Warning lights are easy to ignore, but not seeing any rrpm gets your attention fast.
The M24 has a separate rotor brake light. If the light is on, the rotor brake is engaged. And yes, some folks have ignored the warning light. And yes the aircraft flies with the rotor brake engaged. --But the rotor brake may not work very well after you have flown it engaged.
 
Regarding gyro side-slips in general, and not specifically with reference to this accident:

I have long enjoyed (not NEEDED, just enjoyed) slipping gyros. My mentors in the PRA Chapter 24 (Ron Menzie was one) did them in their Bensens way back in the day.

At one little airport that used to host an annual U.L. flyin hereabouts, there was often a gentle cross-wind from a sea breeze. It was possible to do a slow approach in the open-frame Air Command, slipping so that the nose pointed into the wind and across the runway, until you finally kicked around at about 75 feet and landed. In a stronger breeze, it was also fun to fly a small rectangular ground path in the Dominator, with the nose continually pointed into the wind, and the crosswind legs accomplished by slipping first one way, and then the other.

Once, a student of mine, who had FW experience, just about STOOD on one pedal of the Dominator at about 75 mph IAS. I was in the back seat. The roar of wind, sideways past my face and helmet, was impressive.

Please don't try any of this in a gyro with a low-slung open "tub" or enclosed pod body, unless it's been tested and passed for such shenanigans.

None of this slipping nonsense is necessary, of course.

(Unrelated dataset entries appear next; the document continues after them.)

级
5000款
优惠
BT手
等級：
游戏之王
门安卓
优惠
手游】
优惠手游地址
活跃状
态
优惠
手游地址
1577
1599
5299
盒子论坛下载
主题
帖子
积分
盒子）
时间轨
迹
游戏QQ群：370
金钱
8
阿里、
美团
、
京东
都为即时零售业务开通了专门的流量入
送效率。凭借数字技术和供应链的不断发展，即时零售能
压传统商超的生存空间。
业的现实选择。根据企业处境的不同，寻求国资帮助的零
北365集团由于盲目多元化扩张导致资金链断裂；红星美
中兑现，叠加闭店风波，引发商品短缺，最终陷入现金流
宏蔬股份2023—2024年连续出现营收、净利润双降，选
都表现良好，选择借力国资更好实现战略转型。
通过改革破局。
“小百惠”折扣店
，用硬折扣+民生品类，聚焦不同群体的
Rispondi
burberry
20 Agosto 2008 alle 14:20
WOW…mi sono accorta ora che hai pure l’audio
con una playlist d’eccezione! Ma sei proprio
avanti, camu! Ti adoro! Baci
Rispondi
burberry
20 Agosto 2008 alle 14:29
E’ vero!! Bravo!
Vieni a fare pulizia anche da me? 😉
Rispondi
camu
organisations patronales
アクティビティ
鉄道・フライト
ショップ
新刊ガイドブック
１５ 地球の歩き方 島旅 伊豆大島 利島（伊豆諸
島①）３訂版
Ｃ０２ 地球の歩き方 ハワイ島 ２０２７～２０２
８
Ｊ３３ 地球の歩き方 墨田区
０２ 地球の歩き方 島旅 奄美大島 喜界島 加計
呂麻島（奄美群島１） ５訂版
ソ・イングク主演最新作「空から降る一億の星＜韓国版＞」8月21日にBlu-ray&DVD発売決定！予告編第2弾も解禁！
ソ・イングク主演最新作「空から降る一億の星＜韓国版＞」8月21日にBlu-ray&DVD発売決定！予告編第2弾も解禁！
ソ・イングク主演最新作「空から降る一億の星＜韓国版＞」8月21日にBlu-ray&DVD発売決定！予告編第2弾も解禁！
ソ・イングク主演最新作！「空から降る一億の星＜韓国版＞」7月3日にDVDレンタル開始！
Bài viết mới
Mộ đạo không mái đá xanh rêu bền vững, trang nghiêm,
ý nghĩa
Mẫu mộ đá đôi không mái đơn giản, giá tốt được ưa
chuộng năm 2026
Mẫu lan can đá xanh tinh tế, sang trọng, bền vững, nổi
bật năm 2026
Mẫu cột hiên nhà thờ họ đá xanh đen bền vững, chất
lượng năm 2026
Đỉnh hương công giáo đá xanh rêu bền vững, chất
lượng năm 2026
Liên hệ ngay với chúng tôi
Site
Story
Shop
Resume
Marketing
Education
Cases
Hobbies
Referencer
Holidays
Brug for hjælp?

In a sport aircraft, however, fun is the mission. I believe that the designer should not tolerate avoidable coffin corners, just as a Pitts Special should not be so designed that you can't recover from a spin. Yes, you could placard the Pitts against spins, then fold your arms after the crash and say "I told you so." Is that really a satisfactory solution, though, in a "play" aircraft?

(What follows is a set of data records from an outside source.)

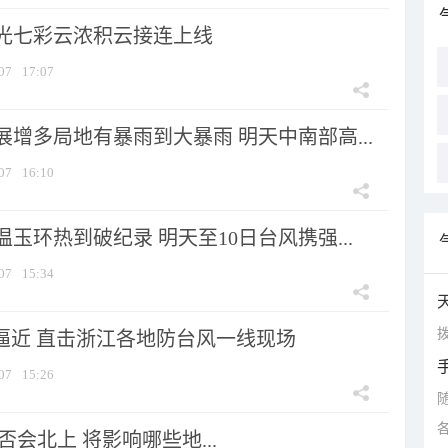
光七彩云浓积云接连上线
07
17:07
增多局地有暴雨到大暴雨 明天中南部高...
07
16:10
玉环热到破纪录 明天至10日台风携强...
07
15:34
拨
”逼近 直击浙江各地防台风一线现场
07
15:26
会北上 将影响哪些地...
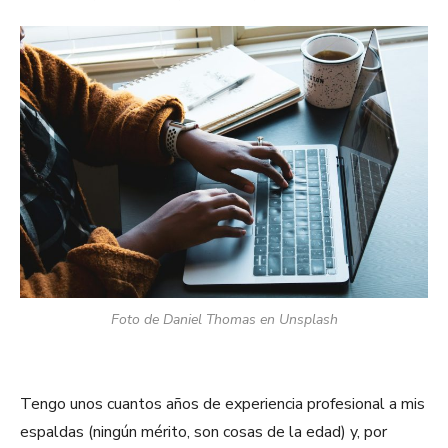
Foto de Daniel Thomas en Unsplash
Tengo unos cuantos años de experiencia profesional a mis
espaldas (ningún mérito, son cosas de la edad) y, por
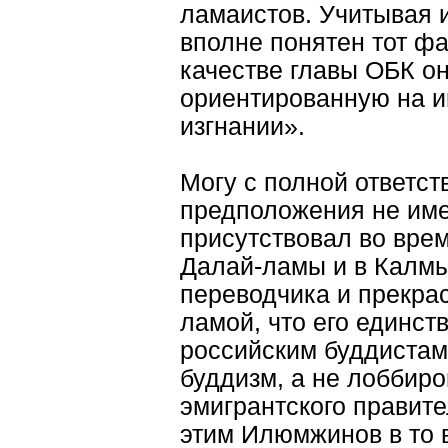
ламаистов. Учитывая 
вполне понятен тот фа
качестве главы ОБК он
ориентированную на и
изгнании».
Могу с полной ответст
предположения не имею
присутствовал во врем
Далай-ламы и в Калмык
переводчика и прекрас
ламой, что его единс
российским буддистам
буддизм, а не лоббиро
эмигрантского правит
этим Илюмжинов в то 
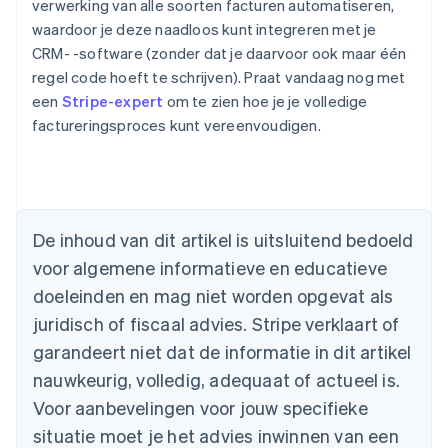
verwerking van alle soorten facturen automatiseren,
waardoor je deze naadloos kunt integreren met je
CRM- -software (zonder dat je daarvoor ook maar één
regel code hoeft te schrijven). Praat vandaag nog met
een
Stripe-expert
om te zien hoe je je volledige
factureringsproces kunt vereenvoudigen.
Australië
English
België
Nederlands
Français
Deutsch
English
Brazilië
De inhoud van dit artikel is uitsluitend bedoeld
Português
English
Bulgarije
voor algemene informatieve en educatieve
English
doeleinden en mag niet worden opgevat als
Canada
juridisch of fiscaal advies. Stripe verklaart of
English
Français
Cyprus
garandeert niet dat de informatie in dit artikel
English
nauwkeurig, volledig, adequaat of actueel is.
Denemarken
English
Voor aanbevelingen voor jouw specifieke
Duitsland
situatie moet je het advies inwinnen van een
Deutsch
English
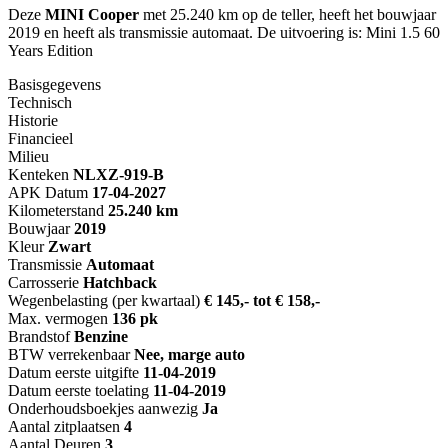
Deze
MINI Cooper
met 25.240 km op de teller, heeft het bouwjaar
2019 en heeft als transmissie automaat. De uitvoering is: Mini 1.5 60
Years Edition
Basisgegevens
Technisch
Historie
Financieel
Milieu
Kenteken
NL
XZ-919-B
APK Datum
17-04-2027
Kilometerstand
25.240 km
Bouwjaar
2019
Kleur
Zwart
Transmissie
Automaat
Carrosserie
Hatchback
Wegenbelasting (per kwartaal)
€ 145,- tot € 158,-
Max. vermogen
136 pk
Brandstof
Benzine
BTW verrekenbaar
Nee, marge auto
Datum eerste uitgifte
11-04-2019
Datum eerste toelating
11-04-2019
Onderhoudsboekjes aanwezig
Ja
Aantal zitplaatsen
4
Aantal Deuren
3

Proverse slip-roll coupling is not that hard to design out of a gyro. IMHO, this designing-out should be done, and verified by testing.
 
Regarding gyro side-slips in general, and not specifically with reference to this accident:

I have long enjoyed (not NEEDED, just enjoyed) slipping gyros. My mentors in the PRA Chapter 24 (Ron Menzie was one) did them in their Bensens way back in the day.

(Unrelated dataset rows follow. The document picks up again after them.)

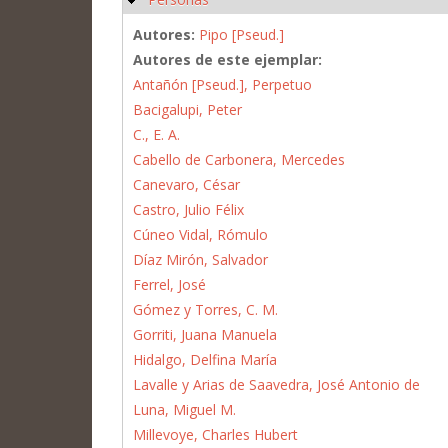
Autores:
Pipo [Pseud.]
Autores de este ejemplar:
Antañón [Pseud.], Perpetuo
Bacigalupi, Peter
C., E. A.
Cabello de Carbonera, Mercedes
Canevaro, César
Castro, Julio Félix
Cúneo Vidal, Rómulo
Díaz Mirón, Salvador
Ferrel, José
Gómez y Torres, C. M.
Gorriti, Juana Manuela
Hidalgo, Delfina María
Lavalle y Arias de Saavedra, José Antonio de
Luna, Miguel M.
Millevoye, Charles Hubert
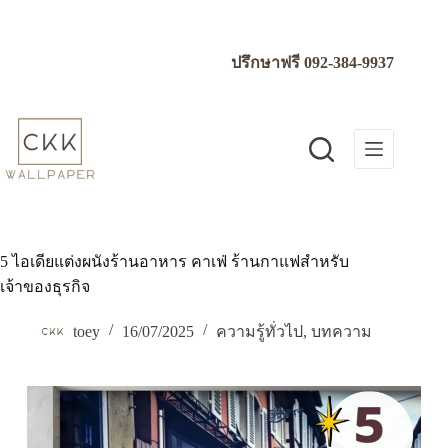
Skip
to
content
ปรึกษาฟรี
092-384-9937
5 ไอเดียแต่งผนังร้านอาหาร คาเฟ่ ร้านกาแฟสำหรับ
เจ้าของธุรกิจ
toey
16/07/2025
ความรู้ทั่วไป
,
บทความ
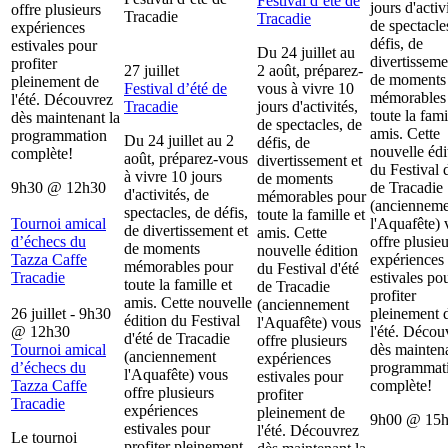
Festival d’été de
jours d'activ
offre plusieurs
Tracadie
Tracadie
de spectacle
expériences
défis, de
estivales pour
Du 24 juillet au
divertisseme
profiter
27 juillet
2 août, préparez-
de moments
pleinement de
Festival d’été de
vous à vivre 10
mémorables
l'été. Découvrez
Tracadie
jours d'activités,
toute la fami
dès maintenant la
de spectacles, de
amis. Cette
programmation
Du 24 juillet au 2
défis, de
nouvelle édi
complète!
août, préparez-vous
divertissement et
du Festival d
à vivre 10 jours
de moments
9h30
@
12h30
de Tracadie
d'activités, de
mémorables pour
(ancienneme
spectacles, de défis,
toute la famille et
Tournoi amical
l'Aquafête) 
de divertissement et
amis. Cette
d’échecs du
offre plusieu
de moments
nouvelle édition
Tazza Caffe
expériences
mémorables pour
du Festival d'été
Tracadie
estivales po
toute la famille et
de Tracadie
profiter
amis. Cette nouvelle
(anciennement
26 juillet - 9h30
pleinement 
édition du Festival
l'Aquafête) vous
@
12h30
l'été. Décou
d'été de Tracadie
offre plusieurs
Tournoi amical
dès maintena
(anciennement
expériences
d’échecs du
programmat
l'Aquafête) vous
estivales pour
Tazza Caffe
complète!
offre plusieurs
profiter
Tracadie
expériences
pleinement de
9h00
@
15
estivales pour
l'été. Découvrez
Le tournoi
profiter pleinement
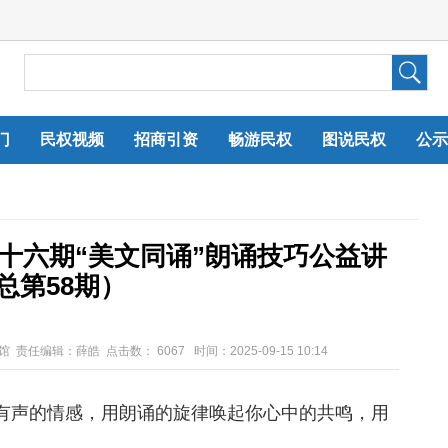
门
民权视频
招商引资
畅游民权
图说民权
公示
第十六期“美文同诵”朗诵技巧公益讲
总第58期）
馆 责任编辑：薛皓 点击数：
6067 时间：2025-09-15 10:14
有声的情感，用朗诵的旋律唤起你心中的共鸣，用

At one little airport that used to host an annual U.L. flyin hereabouts, there was often a gentle cross-wind from a sea breeze. It was possible to do a slow approach in the open-frame Air Command, slipping so that the nose pointed into the wind and across the runway, until you finally kicked around at about 75 feet and landed. In a stronger breeze, it was also fun to fly a small rectangular ground path in the Dominator, with the nose continually pointed into the wind, and the crosswind legs accomplished by slipping first one way, and then the other.

Once, a student of mine, who had FW experience, just about STOOD on one pedal of the Dominator at about 75 mph IAS. I was in the back seat. The roar of wind, sideways past my face and helmet, was impressive.

Please don't try any of this in a gyro with a low-slung open "tub" or enclosed pod body, unless it's been tested and passed for such shenanigans.

None of this slipping nonsense is necessary, of course. In a sport aircraft, however, fun is the mission. I believe that the designer should not tolerate avoidable coffin corners, just as a Pitts Special should not be so designed that you can't recover from a spin. Yes, you could placard the Pitts against spins, then fold your arms after the crash and say "I told you so." Is that really a satisfactory solution, though, in a "play" aircraft?

Proverse slip-roll coupling is not that hard to design out of a gyro. IMHO, this designing-out should be done, and verified by testing.
Yes you can "slip" a gyro. Keep in mind the concept of center of pressure for the "low-slung open tub or enclosed pod body" Further there may be a low moment of rotational inertia around the longitudinal axis. And there is no stabilizer sticking out the side to counter a roll. Add to this some torque roll. There is an ELA that crashed in Mallorca several years ago and this is the leading theory.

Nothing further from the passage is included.